Biomechanical analysis of allograft bone treated with a novel tissue sterilization process.

BACKGROUND CONTEXT: Several methods to sterilize allograft bone exist, including gamma irradiation and freeze-drying, which can alter the mechanical properties of the graft. Efforts are under way to develop a method for processing osseous allograft that maintains structural integrity. Herein is presented one such method. PURPOSE: To analyze the mechanical properties, compared with nontreated controls, of a novel sterilization process for allograft cortical bone. STUDY DESIGN/SETTING: A controlled biomechanical evaluation of allograft bone under various types of loading after a novel sterilization treatment. PATIENT SAMPLE: Not applicable; basic science.

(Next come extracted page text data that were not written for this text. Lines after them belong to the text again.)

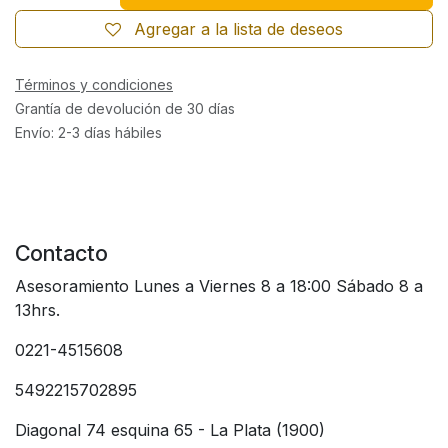
Agregar a la lista de deseos
Términos y condiciones
Grantía de devolución de 30 días
Envío: 2-3 días hábiles
Contacto
Asesoramiento Lunes a Viernes 8 a 18:00 Sábado 8 a
13hrs.
0221-4515608
5492215702895
Diagonal 74 esquina 65 - La Plata (1900)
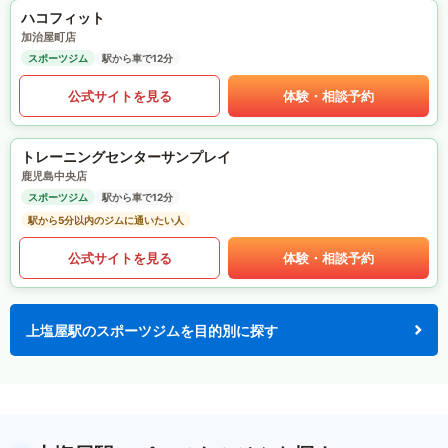
ハコフィット
加治屋町店
スポーツジム
駅から車で12分
公式サイトを見る
体験・相談予約
トレーニングセンターサンプレイ
鹿児島中央店
スポーツジム
駅から車で12分
駅から5分以内のジムに通いたい人
公式サイトを見る
体験・相談予約
上塩屋駅のスポーツジムを目的別に探す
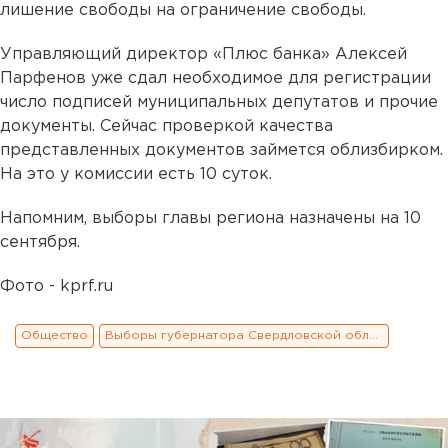
лишение свободы на ограничение свободы.
Управляющий директор «Плюс банка» Алексей
Парфенов уже сдал необходимое для регистрации
число подписей муниципальных депутатов и прочие
документы. Сейчас проверкой качества
представленных документов займется облизбирком.
На это у комиссии есть 10 суток.
Напомним, выборы главы региона назначены на 10
сентября.
Фото - kprf.ru
Общество
Выборы губернатора Свердловской области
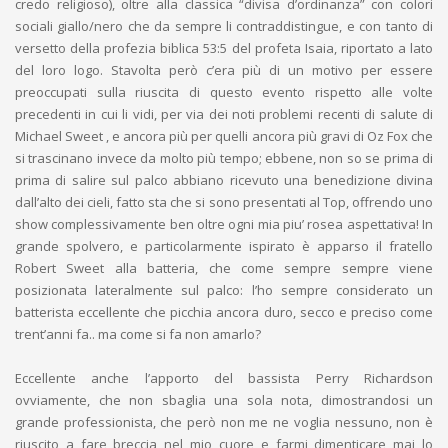
credo religioso), oltre alla classica “divisa d’ordinanza” con colori
sociali giallo/nero che da sempre li contraddistingue, e con tanto di
versetto della profezia biblica 53:5 del profeta Isaia, riportato a lato
del loro logo. Stavolta però c’era più di un motivo per essere
preoccupati sulla riuscita di questo evento rispetto alle volte
precedenti in cui li vidi, per via dei noti problemi recenti di salute di
Michael Sweet , e ancora più per quelli ancora più gravi di Oz Fox che
si trascinano invece da molto più tempo; ebbene, non so se prima di
prima di salire sul palco abbiano ricevuto una benedizione divina
dall’alto dei cieli, fatto sta che si sono presentati al Top, offrendo uno
show complessivamente ben oltre ogni mia piu’ rosea aspettativa! In
grande spolvero, e particolarmente ispirato è apparso il fratello
Robert Sweet alla batteria, che come sempre sempre viene
posizionata lateralmente sul palco: l’ho sempre considerato un
batterista eccellente che picchia ancora duro, secco e preciso come
trent’anni fa.. ma come si fa non amarlo?
Eccellente anche l’apporto del bassista Perry Richardson
ovviamente, che non sbaglia una sola nota, dimostrandosi un
grande professionista, che però non me ne voglia nessuno, non è
riuscito a fare breccia nel mio cuore e farmi dimenticare mai lo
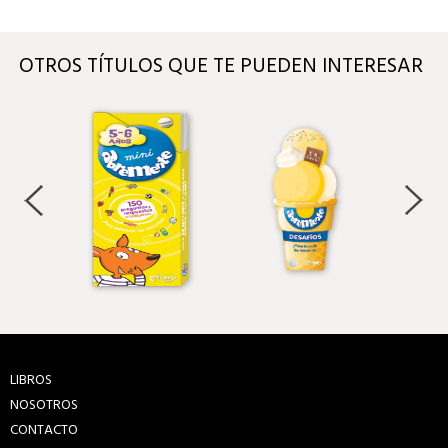
OTROS TÍTULOS QUE TE PUEDEN INTERESAR
LIBROS
NOSOTROS
CONTACTO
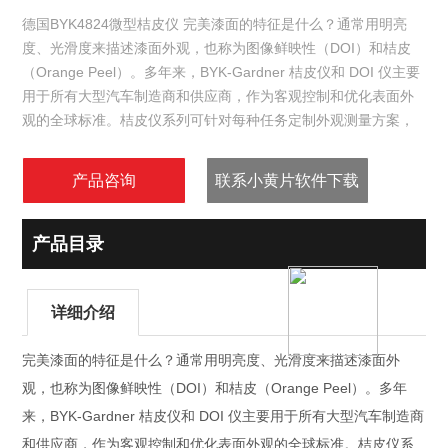
德国BYK4824微型桔皮仪 完美漆面的特征是什么？通常用明亮
度、光滑度来描述漆面外观，也称为图像鲜映性（DOI）和桔皮
（Orange Peel）。多年来，BYK-Gardner 桔皮仪和 DOI 仪主要
用于所有大型汽车制造商和供应商，作为客观控制和优化表面外
观的全球标准。桔皮仪系列可针对每种任务定制外观测量方案，
提供从针对涂装物体或小型零部件的便携式桔皮仪，到针对自动
外观测量的机器人桔皮仪。
产品咨询
联系小黄片软件下载
产品目录
详细介绍
完美漆面的特征是什么？通常用明亮度、光滑度来描述漆面外
观，也称为图像鲜映性（DOI）和桔皮（Orange Peel）。多年
来，BYK-Gardner 桔皮仪和 DOI 仪主要用于所有大型汽车制造商
和供应商，作为客观控制和优化表面外观的全球标准。桔皮仪系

OUTCOME MEASURES: The load to failure was recorded for both the study and control groups, and statistical analysis of these results was performed. Significance level (alpha) and power (beta) were set to 0.05 and 0.90, respectively. Single-factor analysis of variance (ANOVA) was used to detect significant differences between the treated and untreated groups. A post-experimental power analysis was performed for each of the response variables. METHODS: Cortical tibia and femur samples from seven cadaveric donors (mean age 68.7 years) were treated with Biocleanse and compared with untreated samples with regard to density and strength. All samples were loaded to failure under diametral and biaxial compression, shear, and three-point bending. RESULTS: Statistical analysis was done on the density and failure stress for all modes of loading. ANOVA did not indicate a significant (p>.05) effect of treatment on the density except for the axial and biaxial specimens (p<.05). ANOVA analysis of failure stress demonstrated no significant differences (p>.05) between cortical bone treated with Biocleanse and untreated specimens under all four types of mechanical loading. Post-experimental power analysis revealed power to be greater than 0.9 for each test. CONCLUSIONS: Sterilization of allograft bone with Biocleanse does not significantly alter the mechanical properties when compared with untreated samples. The effect of this sterilization process on the osteoconductive and osteoinductive properties of allograft bone must be determined.